For Gianna Reisen’s 16-minute “Play Time” and for the evening’s final dance, Kyle Abraham’s “Love Letter (on Shuffle),” the big story has been the costumes. Both works premiered at last fall’s tenth fashion gala and took to heart the occasion. For “Play Time,” Alejandro Gómez Palomo, of Spain, designed wide-shouldered, narrow-waisted pinstriped suits of various hues for men and some women, with Swarovski crystals delineating single every pinstripe. Some of the men’s suit-pants had wide, jodhpur-like hips, and some women wore box constructions jutting out from their hips. The whole was as impractical as any outré runway but, as models do, the dancers carried off the look. When the curtains parted on a compact pyramid formation that sparkled like a diamond to focus the vast SPAC space, they looked glamorous, not garish, and elicited gasps.
The simultaneous innovations in costume, music (Solange Knowles), and choreography seemed, however, to have had a hampering effect on the whole. The eye-catching costumes were not further deployed beyond the first showstopping look, while steps and notes and phrases tended to match one-to-one. Though the dancers were distinguished by costume color, it was hard to fully appreciate the movement patterns.
The evening’s third work was the 2003 “Liturgy” by Christopher Wheeldon, to Arvo Pärt, with NYCB orchestra’s Kurt Nikkanen as violin soloist. Sara Adams and Jovani Furlan were seamless in the work’s partnering, which was complex yet never seemed merely a manipulation of bodies. Their intent, nearly impersonal attention to each other created a third being, the dance. At the end came a standing ovation.
“Love Letter (on Shuffle)” (music by James Blake) was, at 38 minutes, the anchor of the evening. Like “Play Time,” its costumes had drawn much attention. By the British Giles Deacon, who also designs for Abraham’s own company, A.I.M., they were eclectic. Most were unitards of dark mottled patterning with ruffle treatments at the necks; there were also exquisitely made tutus in both short and romantic lengths for some women, bloomers for some men, and sweeping spiky headdresses for two men, the last two reminiscent of Deacon’s designs for Abraham’s 2018 “The Runaway,” also for NYCB.
The 16 dancers, listed alphabetically, were clearly enjoying Abraham’s sinuous, nearly boneless and non-balletic movement. Towards the end, though, a passage of nearly pure ballet appears, with the dancers moving in unison through basic classroom exercises of tendu and épaulement, as in signature Balanchine leotard ballets. Earlier, three dancers in tutus trotted across the back of the stage in “Swan Lake’s” famous steps for its cygnet quartet. It will be interesting to see how Abraham further investigates classical ballet.

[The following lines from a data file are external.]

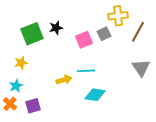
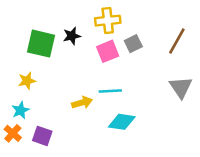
yellow cross: (118, 16) -> (108, 21), moved
green square: (32, 34) -> (41, 44), turned 35
purple square: (33, 106) -> (42, 136), turned 35

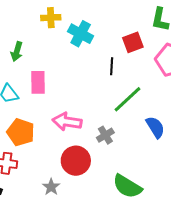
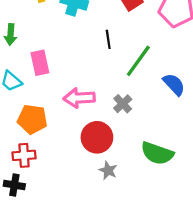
black line: (112, 66) -> (108, 39), moved
gray star: (51, 187) -> (108, 170), moved

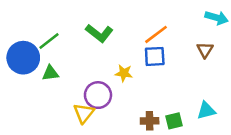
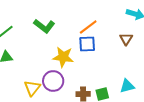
yellow star: (124, 73) -> (63, 57), size x1.5
purple circle: (98, 95) -> (53, 81), moved

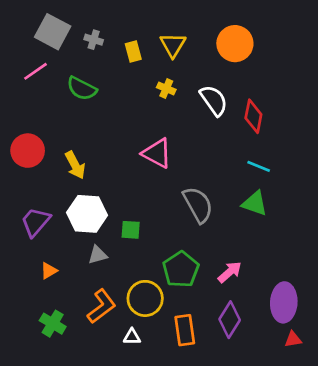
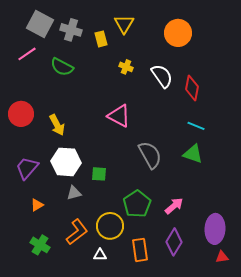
gray cross: (94, 40) -> (71, 30), size x1.5
yellow triangle: (173, 45) -> (124, 24), moved

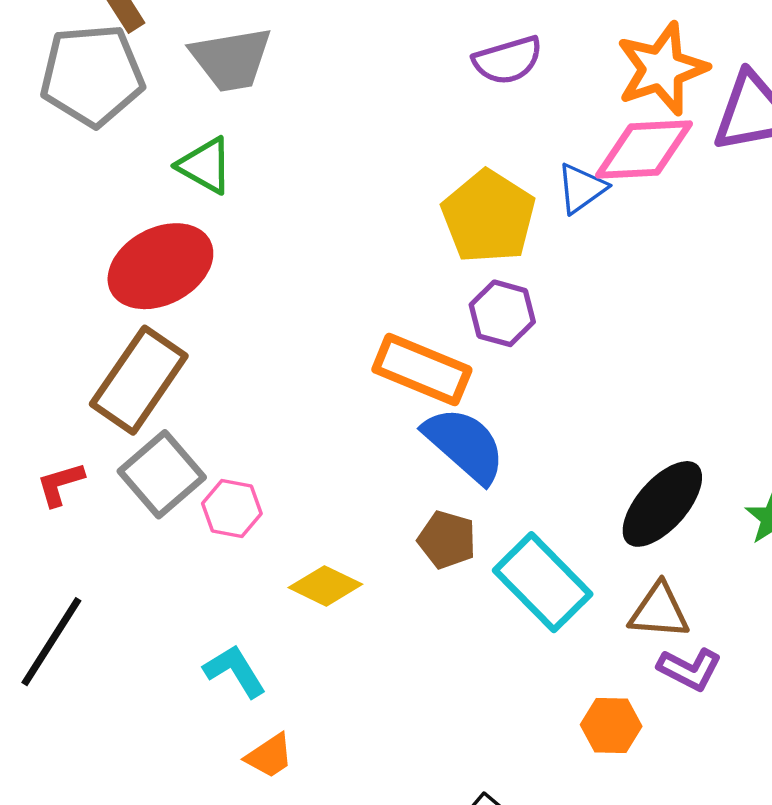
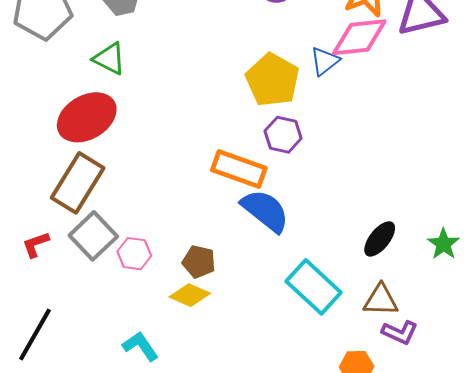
black ellipse: (662, 504) -> (380, 239), size x0.7
brown pentagon: (447, 540) -> (199, 262), moved

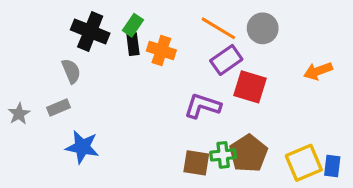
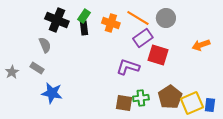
orange cross: (161, 50) -> (111, 23), moved
gray rectangle: (59, 107) -> (37, 68), turned 56
brown pentagon: (248, 153) -> (170, 97), moved

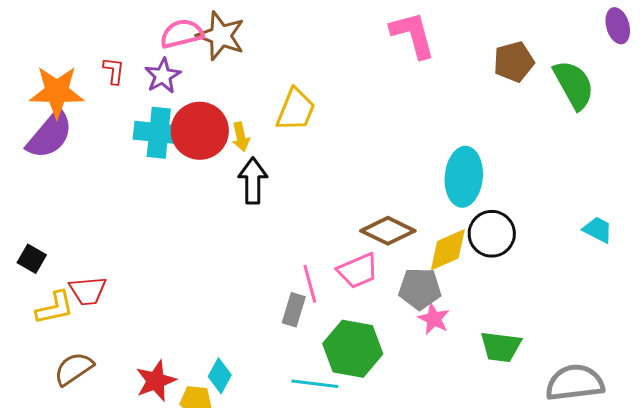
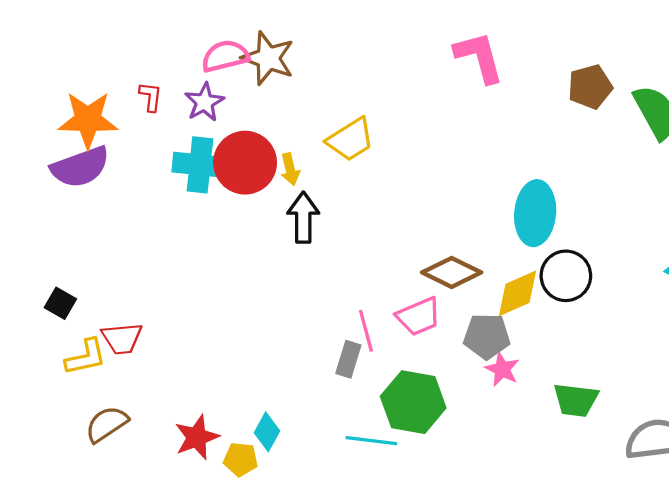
yellow trapezoid: (296, 110) -> (351, 140), turned 36
purple semicircle: (50, 135) -> (80, 167), turned 30

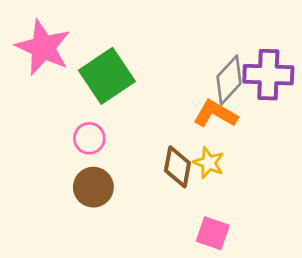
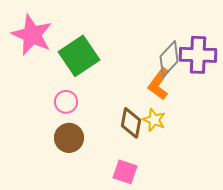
orange L-shape: (215, 114) -> (159, 84), turned -84
pink square: (213, 233) -> (125, 172), moved

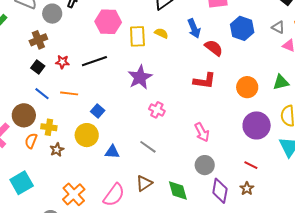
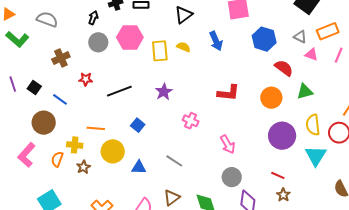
gray circle: (52, 14) -> (98, 42), moved
red semicircle: (214, 48) -> (284, 68), moved
black line: (94, 61) -> (119, 91), moved
black square: (38, 67) -> (34, 87), moved
purple star: (140, 77) -> (164, 92), size x0.7
orange line: (69, 93) -> (96, 128), moved
blue line: (42, 94) -> (60, 99), moved
pink cross: (157, 110) -> (191, 121), moved
blue square: (98, 111) -> (138, 125), moved
brown circle: (24, 115) -> (44, 123), moved
brown star: (247, 189) -> (283, 195), moved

I enjoyed the review, especially since I had seen two of these performances, with some cast overlap, in the spring season in NYC. I agree completely with the comment about describing grown women as “girls”. This is definitely an unfortunate tradition that has to go.
Lovely review, thank you, and wonderful pictures —love the side-by-side placement of Anthony and Taylor, different costumes, different ballets, but almost the same cabriole(ish) moment! and love seeing Sara-as-swan, so in the moment, good to have you on the stage again, you lovely artist, and then, oh! that color-snap from the Peck/Copland extravaganza! (My small “huh?” question: any reason why one has to keep using the term “girl” or “girls” when referring to grown women, as happens here with reference to “Fancy Free”? I don’t think we have to adhere to what original program notes may or may not have said…right?)